Elle va être longue, cette rencontre…
Dans une ambiance un peu tendue, monacale, à mi-chemin entre l’intense concentration et la sieste prolongée, nous prenons chacun nos marques autour d’un café sans sucre au goût d’eau de javel, la faute à une cafetière hors d’âge qui n’a probablement pas été sortie depuis la précédente rencontre au club, il y a un an. Peu à peu, tout le monde arrive. Sauf un, notre n°1. Qui, apparemment, est coutumier des pannes de réveil. Pour détendre l’atmosphère, je tente une vanne :
- « Il a probablement voulu prendre le café chez lui avant, on peut le comprendre ! C’est pas terrible du Canard WC avant de jouer… »
Une réponse fuse :
- « C’est vrai qu’il est toujours à la bourre, mais au moins il est toujours là, LUI ! »
Ok, je me rendors…
Au loin, « ils » arrivent, beaux comme des Dieux…
Et pile au moment où j’allais piquer du nez sur ma chaise de bar, une vision furtive me fait me redresser d’un bond.

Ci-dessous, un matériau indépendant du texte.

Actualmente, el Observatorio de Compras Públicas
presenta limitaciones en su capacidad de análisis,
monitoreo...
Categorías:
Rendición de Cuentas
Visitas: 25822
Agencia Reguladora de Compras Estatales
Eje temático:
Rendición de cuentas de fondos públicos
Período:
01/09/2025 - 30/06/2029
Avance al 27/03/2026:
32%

Je relève la tête et je LES aperçois. Au loin, « ils » arrivent, grands, forts, droits comme des « i », fiers comme des bar-tabac (Coluche toujours), beaux comme des Dieux, assortis dans leur tenue foncée, tels quatre Men-in-Black en mission. Ce sont nos adversaires. Aïe. Là, j’ai peur. J’ai beau être matinal, j’ai peur.

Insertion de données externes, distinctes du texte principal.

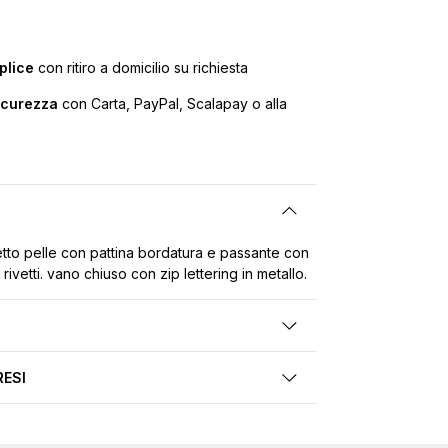
plice
con ritiro a domicilio su richiesta
icurezza
con Carta, PayPal, Scalapay o alla
etto pelle con pattina bordatura e passante con
rivetti. vano chiuso con zip lettering in metallo.
RESI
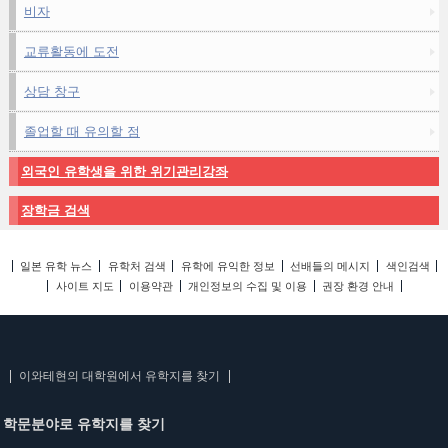
비자
교류활동에 도전
상담 창구
졸업할 때 유의할 점
외국인 유학생을 위한 위기관리강좌
장학금 검색
일본 유학 뉴스
유학처 검색
유학에 유익한 정보
선배들의 메시지
색인검색
사이트 지도
이용약관
개인정보의 수집 및 이용
권장 환경 안내
이와테현의 대학원에서 유학지를 찾기
학문분야로 유학지를 찾기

Les quatre Blues Brothers rentrent. L’un d’eux prend de suite les choses en main. Il mesure plus d’1,90 m, typé asiatique, casquette vissée sur la tête. Il ressemble à Mark Landers, le rival d’Olive&Tom. D’un air qui ne souffre d’aucune contestation possible, il lance à ses coéquipiers :
- « Les gars, sortez vos licences, svp ! »
Ok, lui, c’est le boss. Le « capt’ain ». Il faut l’éviter. J’ai une chance sur quatre. La suite, vous la devinez…
Les mecs sortent leurs licences : 15, 15, 15/1, 15/1. C’est ce que je craignais : on m’a envoyé au casse-pipe. Nous, c’est 15/3, 15/3, 15/4, 15/4. On a à peu près autant de chances de gagner que les touristes des Herbiers contre le PSG en finale de coupe de France. Je me sens de moins en moins à ma place. En plus, la FFT m’ayant récemment accordé une (généreuse) promotion à 15/4, je ne suis plus obligatoirement le n°4 de l’équipe. Et quand notre capitaine nous demande, à l’autre 15/4 et à moi-même, lequel de nous deux préfère jouer en n°4, d’un commun accord, « l’autre » décide d’un commun accord avec lui-même que ce sera lui. Je ne suis pas en position de contester… Moi qui avait dit à ma femme que je jouais mon match à 9h et que je me cassais – « troll attitude » jusqu’au bout -, il va me falloir revoir mes plans : en tant que n°3, je vais devoir jouer en deuxième rotation.
Arrive le cérémonial moment du remplissage de la feuille de match. Au moment de coucher le nom de mon futur adversaire, mon capitaine éclate de rire. Très rassurant, il me lance :
- « Ouh là, toi, tu vas te faire plier ! Je le connais, c’est un ancien 3/6. C’est le grand, là-bas… »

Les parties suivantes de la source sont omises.